Кларисс. Я показал Анжель ее фотографии. «Какая красавица! – воскликнула она. – Твоя сестра – вылитая мать!» Потом я рассказал ей, почему Мелани не справилась с автомобилем. На лице Анжель появилось серьезное выражение. Она умела смотреть в лицо смерти, знала, как быть с мятежным подростком, но эта тема оказалась трудной даже для нее. Несколько минут она размышляла. Я в общих чертах набросал портрет своей матери – порывистая искренность, детство, проведенное в деревне, контраст между богатым семейством Реев и ее прошлым типичной жительницы Севенн, о котором нам ничего не известно. Мне с трудом удавалось подобрать слова, чтобы рассказать, какой она была в жизни, какой в действительности она была. Да, вот она, суть проблемы, ее темная сущность. Мы совсем не знали нашу мать. Особенно остро мы это почувствовали после воспоминания Мелани.
– Что ты. собираешься предпринять? – спросила меня Анжель.
– Когда поднакоплю сил – после похорон, после Рождества, мы с Мелани пойдем навестить бабушку.
– Зачем?
– Потому что я уверен – она что-то знает о моей матери и той женщине.
– Почему ты не хочешь поговорить об этом с отцом?
И правда, почему? Она попала в точку.
– С отцом?
– Да, а почему бы тебе не поговорить с ним? Думаешь, он ничего не знал? Он же был ее мужем.
Отец. Передо мной встает его стареющее лицо, его фигура. Его непреклонная суровость. Его авторитарность. Чертова статуя Командора…
– Пойми, Анжель, я никогда не разговариваю с отцом.
– Я, знаешь ли, тоже, – говорит она нараспев. – Но только потому, что он давно умер.
Я не могу сдержать улыбку.
– Ты хочешь сказать, что вы когда-то поссорились и с тех пор у вас эдакое радиомолчание? – спросила она.
– Нет, – ответил я. – Я никогда в жизни не разговаривал с отцом. Мы никогда не разговаривали, как обычные люди.

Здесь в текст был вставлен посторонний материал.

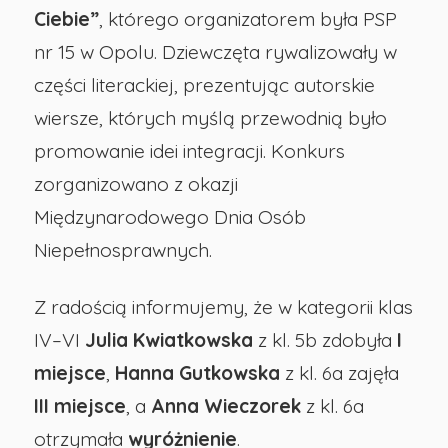
Ciebie”
, którego organizatorem była PSP
nie
nr 15 w Opolu. Dziewczęta rywalizowały w
obok
części literackiej, prezentując autorskie
wiersze, których myślą przewodnią było
Ciebie”
promowanie idei integracji. Konkurs
zorganizowano z okazji
-
Międzynarodowego Dnia Osób
Niepełnosprawnych.
Publiczna
Z radością informujemy, że w kategorii klas
Szkoła
IV–VI
Julia Kwiatkowska
z kl. 5b zdobyła
I
Podstawowa
miejsce
,
Hanna Gutkowska
z kl. 6a zajęła
III miejsce
, a
Anna Wieczorek
z kl. 6a
nr
otrzymała
wyróżnienie
.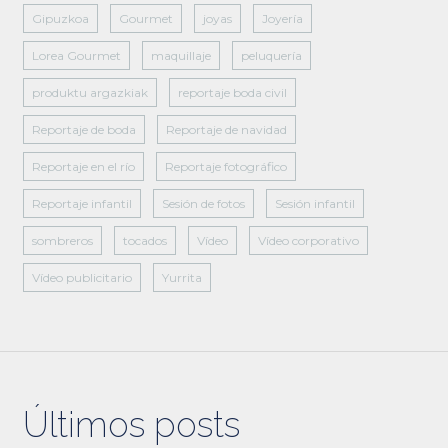
Gipuzkoa
Gourmet
joyas
Joyería
Lorea Gourmet
maquillaje
peluquería
produktu argazkiak
reportaje boda civil
Reportaje de boda
Reportaje de navidad
Reportaje en el río
Reportaje fotográfico
Reportaje infantil
Sesión de fotos
Sesión infantil
sombreros
tocados
Vídeo
Vídeo corporativo
Vídeo publicitario
Yurrita
Últimos posts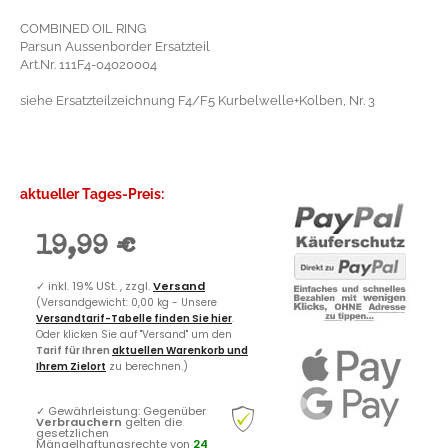
COMBINED OIL RING
Parsun Aussenborder Ersatzteil
Art.Nr. 111F4-04020004
siehe Ersatzteilzeichnung F4/F5 Kurbelwelle+Kolben, Nr. 3
aktueller Tages-Preis:
19,99 €
✓
inkl. 19% USt. , zzgl.
Versand
(Versandgewicht: 0,00 kg - Unsere
Versandtarif-Tabelle finden Sie hier
.
Oder klicken Sie auf "Versand" um den
Tarif für Ihren
aktuellen Warenkorb und
Ihrem Zielort
zu berechnen.)
✓
Gewährleistung: Gegenüber
Verbrauchern
gelten die
gesetzlichen
Mängelhaftungsrechte von
24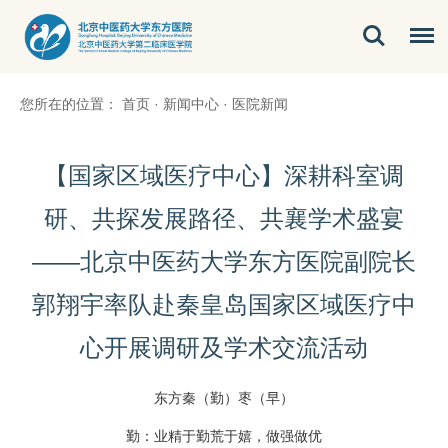
您所在的位置：
首页
·
新闻中心
·
医院新闻
【国家区域医疗中心】深耕科室调
研、共探发展路径、共襄学术盛宴
——北京中医药大学东方医院副院长
郭翔宇率队赴秦皇岛国家区域医疗中
心开展调研及学术交流活动
东方秦（勤）枣（早）
勤：业精于勤荒于嬉，做强做优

– Но почему? – спрашивает она озадаченно.
– Так уж сложилось. Мой отец не из тех, кто станет дискутировать с плодами от чресл своих. Он никогда не позволяет себе демонстрировать любовь или нежность. Он хочет всегда, каждую секунду быть шефом, быть самым главным.
– И ты не сопротивляешься?
– Нет, – вынужден я признать. – Я никогда не сопротивлялся, потому что так было легче. Я жил в худом мире, но это был мир. Иногда я восхищаюсь наглостью моего собственного сына, потому что сам не осмеливался в его возрасте пререкаться с отцом. В семье Реев было не принято разговаривать друг с другом, обсуждать свои мысли и чувства. Единственное, что мы получили, это образование.
Анжель поцеловала меня в щеку.
– Хм-м-м. Не допускай той же ошибки по отношению к собственным детям, любовь моя.
Было интересно смотреть, как она знакомится с Мелани, Люка и Марго, которые позже вернулись домой. Они могли встретить Анжель холодно, ее присутствие могло вызвать у них раздражение, особенно если учесть количество грустных событий, обрушившихся на нас. Но тонкий юмор Анжель, ее привычка говорить правду в глаза, ее искренность им понравились, я в этом уверен. Когда она сказала Мелани: «Я – знаменитая Мортиша, очень рада с вами познакомиться», возникла неловкая пауза, но Мелани тут же засмеялась, потому что была рада этому знакомству. Марго за чашечкой кофе стала расспрашивать Анжель о работе. Я потихоньку улизнул с кухни. Единственный, кого Анжель не удалось пленить, был Люка. Он, надувшись, сидел в своей комнате. Незачем было спрашивать, в чем причина. Она была очевидной. Он дулся из солидарности с матерью. Видеть в моей квартире другую женщину, которая мне к тому же так очевидно нравится, было для него непривычно. Я не ощутил в себе сил, чтобы поговорить с ним об этом. Только не сегодня. Но придет время, и я обязательно это сделаю. Я не стану вести себя, как отец, не стану молчать о важных вещах.
Когда я вернулся на кухню, Анжель держала Марго за руку, а та беззвучно плакала. Я на мгновение застыл в дверях, не зная, как быть. Наши с Анжель взгляды встретились. Ее золотистые глаза были полны грусти и мудрости, какие увидишь разве что у стариков. Я предпочел уйти. В гостиной читала Мелани.
– Хорошо, что она приехала, – сказала моя сестра.